## Work task
Every line of the listing below should be written out exactly.
##########
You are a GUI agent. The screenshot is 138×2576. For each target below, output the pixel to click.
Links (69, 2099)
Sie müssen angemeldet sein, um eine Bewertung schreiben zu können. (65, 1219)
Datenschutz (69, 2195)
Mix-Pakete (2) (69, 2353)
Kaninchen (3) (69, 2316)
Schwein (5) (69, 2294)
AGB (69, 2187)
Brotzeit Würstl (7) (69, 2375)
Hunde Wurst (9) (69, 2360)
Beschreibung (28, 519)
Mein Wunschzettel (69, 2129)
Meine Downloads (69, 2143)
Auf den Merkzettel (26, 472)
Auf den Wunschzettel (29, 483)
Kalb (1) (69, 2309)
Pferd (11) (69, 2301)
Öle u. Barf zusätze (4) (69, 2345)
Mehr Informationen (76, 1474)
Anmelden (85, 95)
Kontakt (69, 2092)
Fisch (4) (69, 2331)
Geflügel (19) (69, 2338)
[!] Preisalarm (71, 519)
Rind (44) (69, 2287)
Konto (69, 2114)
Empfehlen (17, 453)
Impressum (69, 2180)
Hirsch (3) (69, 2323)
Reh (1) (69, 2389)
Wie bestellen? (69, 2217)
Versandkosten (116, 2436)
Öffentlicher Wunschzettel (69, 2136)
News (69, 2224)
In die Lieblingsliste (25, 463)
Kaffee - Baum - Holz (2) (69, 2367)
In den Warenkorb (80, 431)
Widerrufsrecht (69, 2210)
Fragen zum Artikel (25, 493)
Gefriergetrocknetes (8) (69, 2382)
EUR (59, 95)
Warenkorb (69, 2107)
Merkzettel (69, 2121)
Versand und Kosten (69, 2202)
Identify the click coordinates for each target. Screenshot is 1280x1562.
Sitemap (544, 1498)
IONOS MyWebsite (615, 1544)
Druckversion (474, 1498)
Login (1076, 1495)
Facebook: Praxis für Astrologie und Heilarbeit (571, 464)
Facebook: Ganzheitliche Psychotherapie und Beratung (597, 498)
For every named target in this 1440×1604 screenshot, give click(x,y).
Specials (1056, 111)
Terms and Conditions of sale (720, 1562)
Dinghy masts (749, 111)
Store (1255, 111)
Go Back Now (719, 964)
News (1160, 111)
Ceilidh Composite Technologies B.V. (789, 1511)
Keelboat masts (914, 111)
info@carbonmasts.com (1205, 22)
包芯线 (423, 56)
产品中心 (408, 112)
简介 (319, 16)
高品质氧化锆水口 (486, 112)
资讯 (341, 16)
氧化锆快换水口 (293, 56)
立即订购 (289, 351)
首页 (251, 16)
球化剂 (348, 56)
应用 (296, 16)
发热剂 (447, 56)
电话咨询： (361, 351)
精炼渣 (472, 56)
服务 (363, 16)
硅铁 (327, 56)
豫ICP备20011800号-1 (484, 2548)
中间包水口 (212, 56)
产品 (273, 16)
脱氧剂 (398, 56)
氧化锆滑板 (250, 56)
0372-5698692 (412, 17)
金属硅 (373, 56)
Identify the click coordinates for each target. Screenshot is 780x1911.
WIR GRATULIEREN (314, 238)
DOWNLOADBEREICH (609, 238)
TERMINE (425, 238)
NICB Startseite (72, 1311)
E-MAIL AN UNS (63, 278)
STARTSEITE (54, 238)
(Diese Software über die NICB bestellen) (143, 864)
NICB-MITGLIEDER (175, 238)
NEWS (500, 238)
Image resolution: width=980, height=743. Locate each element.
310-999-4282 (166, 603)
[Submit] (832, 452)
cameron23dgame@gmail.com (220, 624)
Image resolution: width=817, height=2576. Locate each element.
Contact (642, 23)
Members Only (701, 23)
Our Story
##########
## Answer space
You are a GUI agent. The screenshot is 138×2576. For each target below, output the pixel to click.
Links (69, 2099)
Sie müssen angemeldet sein, um eine Bewertung schreiben zu können. (65, 1219)
Datenschutz (69, 2195)
Mix-Pakete (2) (69, 2353)
Kaninchen (3) (69, 2316)
Schwein (5) (69, 2294)
AGB (69, 2187)
Brotzeit Würstl (7) (69, 2375)
Hunde Wurst (9) (69, 2360)
Beschreibung (28, 519)
Mein Wunschzettel (69, 2129)
Meine Downloads (69, 2143)
Auf den Merkzettel (26, 472)
Auf den Wunschzettel (29, 483)
Kalb (1) (69, 2309)
Pferd (11) (69, 2301)
Öle u. Barf zusätze (4) (69, 2345)
Mehr Informationen (76, 1474)
Anmelden (85, 95)
Kontakt (69, 2092)
Fisch (4) (69, 2331)
Geflügel (19) (69, 2338)
[!] Preisalarm (71, 519)
Rind (44) (69, 2287)
Konto (69, 2114)
Empfehlen (17, 453)
Impressum (69, 2180)
Hirsch (3) (69, 2323)
Reh (1) (69, 2389)
Wie bestellen? (69, 2217)
Versandkosten (116, 2436)
Öffentlicher Wunschzettel (69, 2136)
News (69, 2224)
In die Lieblingsliste (25, 463)
Kaffee - Baum - Holz (2) (69, 2367)
In den Warenkorb (80, 431)
Widerrufsrecht (69, 2210)
Fragen zum Artikel (25, 493)
Gefriergetrocknetes (8) (69, 2382)
EUR (59, 95)
Warenkorb (69, 2107)
Merkzettel (69, 2121)
Versand und Kosten (69, 2202)
Identify the click coordinates for each target. Screenshot is 1280x1562.
Sitemap (544, 1498)
IONOS MyWebsite (615, 1544)
Druckversion (474, 1498)
Login (1076, 1495)
Facebook: Praxis für Astrologie und Heilarbeit (571, 464)
Facebook: Ganzheitliche Psychotherapie und Beratung (597, 498)
For every named target in this 1440×1604 screenshot, give click(x,y).
Specials (1056, 111)
Terms and Conditions of sale (720, 1562)
Dinghy masts (749, 111)
Store (1255, 111)
Go Back Now (719, 964)
News (1160, 111)
Ceilidh Composite Technologies B.V. (789, 1511)
Keelboat masts (914, 111)
info@carbonmasts.com (1205, 22)
包芯线 (423, 56)
产品中心 (408, 112)
简介 (319, 16)
高品质氧化锆水口 (486, 112)
资讯 (341, 16)
氧化锆快换水口 (293, 56)
立即订购 (289, 351)
首页 (251, 16)
球化剂 (348, 56)
应用 (296, 16)
发热剂 (447, 56)
电话咨询： (361, 351)
精炼渣 (472, 56)
服务 (363, 16)
硅铁 (327, 56)
豫ICP备20011800号-1 (484, 2548)
中间包水口 (212, 56)
产品 (273, 16)
脱氧剂 (398, 56)
氧化锆滑板 (250, 56)
0372-5698692 (412, 17)
金属硅 (373, 56)
Identify the click coordinates for each target. Screenshot is 780x1911.
WIR GRATULIEREN (314, 238)
DOWNLOADBEREICH (609, 238)
TERMINE (425, 238)
NICB Startseite (72, 1311)
E-MAIL AN UNS (63, 278)
STARTSEITE (54, 238)
(Diese Software über die NICB bestellen) (143, 864)
NICB-MITGLIEDER (175, 238)
NEWS (500, 238)
Image resolution: width=980, height=743. Locate each element.
310-999-4282 (166, 603)
[Submit] (832, 452)
cameron23dgame@gmail.com (220, 624)
Image resolution: width=817, height=2576. Locate each element.
Contact (642, 23)
Members Only (701, 23)
Our Story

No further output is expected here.